See docs/DEVELOPERS.md for further pipeline detail.
Results are guidance, not a guarantee. The tool combines OSV version ranges, LLM-parsed advisory signals (with regex fallback), static scans, and a second LLM pass for impact. Any step can be wrong or incomplete. Always verify critical findings (upgrade paths, pentest scope, compliance) with your own review.
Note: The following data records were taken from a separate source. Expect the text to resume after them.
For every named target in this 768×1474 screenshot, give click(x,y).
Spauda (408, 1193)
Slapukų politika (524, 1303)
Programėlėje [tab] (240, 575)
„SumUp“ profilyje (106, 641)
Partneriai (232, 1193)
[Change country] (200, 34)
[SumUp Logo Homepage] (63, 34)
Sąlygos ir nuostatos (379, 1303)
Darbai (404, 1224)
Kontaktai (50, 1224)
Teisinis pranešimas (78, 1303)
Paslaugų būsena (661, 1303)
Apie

| Topic | What to expect |
|---|---|
| Import ≠ affected | A package in package.json and even imported in source does not automatically mean the CVE applies. The tool checks advisory APIs (e.g. js-yaml merge vs your use of safeLoadAll). |
| Version vs exploitability | You may be on a vulnerable version while the UI says Not affected (no matching API calls in your code). You should still upgrade if OSV lists your version as affected. |
| Opposite case | The UI may say Likely affected when only the version matches and axios/LLM over-counts usage; confirm before treating as a confirmed vuln in production. |
| Prototype pollution CVEs | Many axios/js issues need Object.prototype polluted by another dependency. The tool cannot prove that chain exists in your runtime—only that axios is present and in range. |
| Browser vs Node | Some axios CVEs target the Node HTTP adapter (NO_PROXY, toFormData, http.js). A frontend-only app may have lower real risk but the same vulnerable package version. |
| Advisory parsing | “Vulnerable APIs” are guessed from CVE text. Words like request, headers, or test helpers (it, true) can appear in Locations as noise; prefer Explanation and version/fix columns. |
| LLM | Needs a working API key and network. On failure, analysis falls back to static rules. Model output can disagree with static evidence or miss nuance. |
| Coverage | No full type-checker or dataflow; reflection, dynamic imports, and generated code may be missed. node_modules / vendor are never scanned. |
| Unknown CVEs | If OSV and NVD have no record, analysis fails. |
For more detail and examples from manual testing, see docs/DEVELOPERS.md#limitations-and-accuracy.
| ID | Typical result | Why |
|---|---|---|
CVE-2026-42043 |
Affected | axios in range + used in source |
CVE-2025-64718 |
Not affected | js-yaml imported; uses safeLoadAll, not merge |
CVE-2021-23337 |
Not affected | lodash patched version |
CVE-2021-44228 |
Not affected | Log4j not in repo |
Internal / project use — adjust as needed.